But automated generation does not eliminate the need for production review.

What About Commercial Usage Rights?

There is another consideration before an AI-generated packaging design reaches production: usage rights.

The commercial-use terms depend on the AI platform, model, subscription, and feature used.

For example, Adobe states that outputs from eligible Firefly features can be used in commercial projects, while users remain responsible for complying with applicable rights and restrictions. Adobe also distinguishes Firefly outputs from outputs produced using partner models.

Therefore, brands should always check the current terms of the specific AI tool used rather than assuming that every AI-generated image has identical commercial rights.

How Langoor Designs Can Help

Langoor Designs focuses on production-ready design and presents its approach around the idea of “Production-Ready Design That Actually Works.”

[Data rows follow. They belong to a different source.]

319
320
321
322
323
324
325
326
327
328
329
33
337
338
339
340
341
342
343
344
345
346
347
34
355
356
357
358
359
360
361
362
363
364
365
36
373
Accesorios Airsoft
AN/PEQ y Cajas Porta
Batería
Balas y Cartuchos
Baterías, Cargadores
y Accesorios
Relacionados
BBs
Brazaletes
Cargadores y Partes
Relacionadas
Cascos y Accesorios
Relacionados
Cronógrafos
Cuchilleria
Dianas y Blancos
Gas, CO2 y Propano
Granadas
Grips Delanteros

The company’s website showcases work across packaging categories and highlights three key areas: Production Perfection, Utility, and Strategic Brand Design.

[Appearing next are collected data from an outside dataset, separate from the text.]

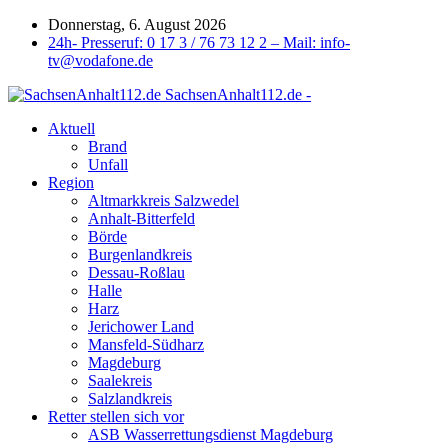
Donnerstag, 6. August 2026
24h- Presseruf: 0 17 3 / 76 73 12 2 – Mail: info-
tv@vodafone.de
SachsenAnhalt112.de -
Aktuell
Brand
Unfall
Region
Altmarkkreis Salzwedel
Anhalt-Bitterfeld
Börde
Burgenlandkreis
Dessau-Roßlau
Halle
Harz
Jerichower Land
Mansfeld-Südharz
Magdeburg
Saalekreis
Salzlandkreis
Retter stellen sich vor
ASB Wasserrettungsdienst Magdeburg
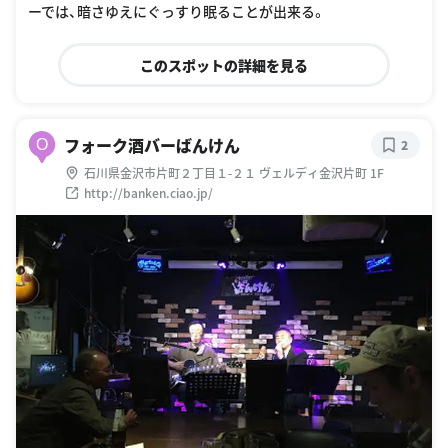
ーでは、暗さゆえにぐっすり眠ることが出来る。
このスポットの詳細を見る
フォーク酒バーばんけん
O
2
石川県金沢市片町２丁目１-２１ ヴェルディ金沢片町 1F
http://banken.ciao.jp/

Its website also showcases 13+ years, 50+ markets, 500+ projects, and 100+ production-ready projects.

For brands using AI to generate packaging concepts, this production-focused approach can help bridge the gap between an initial AI visual and artwork prepared for real-world manufacturing.

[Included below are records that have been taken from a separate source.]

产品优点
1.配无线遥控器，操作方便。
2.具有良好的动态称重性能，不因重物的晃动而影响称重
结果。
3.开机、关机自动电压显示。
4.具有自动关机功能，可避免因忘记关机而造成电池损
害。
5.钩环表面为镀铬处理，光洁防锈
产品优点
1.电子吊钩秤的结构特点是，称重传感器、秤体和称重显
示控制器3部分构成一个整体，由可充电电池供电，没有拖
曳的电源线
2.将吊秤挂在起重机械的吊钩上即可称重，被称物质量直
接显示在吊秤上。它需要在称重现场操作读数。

The process can involve refining AI-generated imagery, recreating important elements, adapting designs across SKUs, preparing packaging artwork, and performing production-focused checks before final delivery.

The objective is simple: take a creative concept and make it work as an actual packaging file.

Frequently Asked Questions

Can AI-generated packaging designs be printed?

Yes. AI-generated designs can be used as part of commercial packaging, but they usually need additional artwork preparation, including resolution checks, colour management, typography, dielines, bleed, and prepress review.

What is the biggest problem with AI packaging designs?

There isn’t one universal problem. Common issues include insufficient resolution, incorrect text, RGB colour workflows, missing bleed, unsuitable dielines, and a lack of production-ready structure.

Can AI create a complete print-ready packaging file?

AI can assist with parts of the workflow, but a generated image should not automatically be considered a complete print-ready packaging file. Production requirements still need to be checked against the printer’s specifications.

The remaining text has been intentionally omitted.